Try it:
Count, please, the lines in the listing below that contain "Mikrosimulationsmodellen", and reply with the count only.

[Entries provided Boundary: Start]

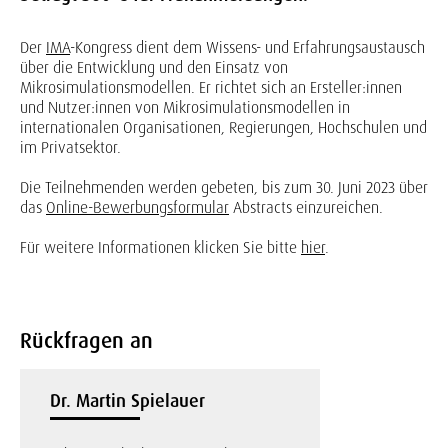
Der
IMA
-Kongress dient dem Wissens- und Erfahrungsaustausch
über die Entwicklung und den Einsatz von
Mikrosimulationsmodellen. Er richtet sich an Ersteller:innen
und Nutzer:innen von Mikrosimulationsmodellen in
internationalen Organisationen, Regierungen, Hochschulen und
im Privatsektor.
Die Teilnehmenden werden gebeten, bis zum 30. Juni 2023 über
das
Online-Bewerbungsformular
Abstracts einzureichen.
Für weitere Informationen klicken Sie bitte
hier
.
Rückfragen an
Dr. Martin Spielauer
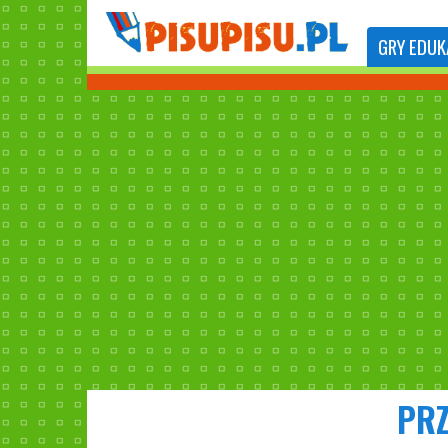
GRY
EDUK
PRZ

[Entries provided Boundary: End]

Answer space:
2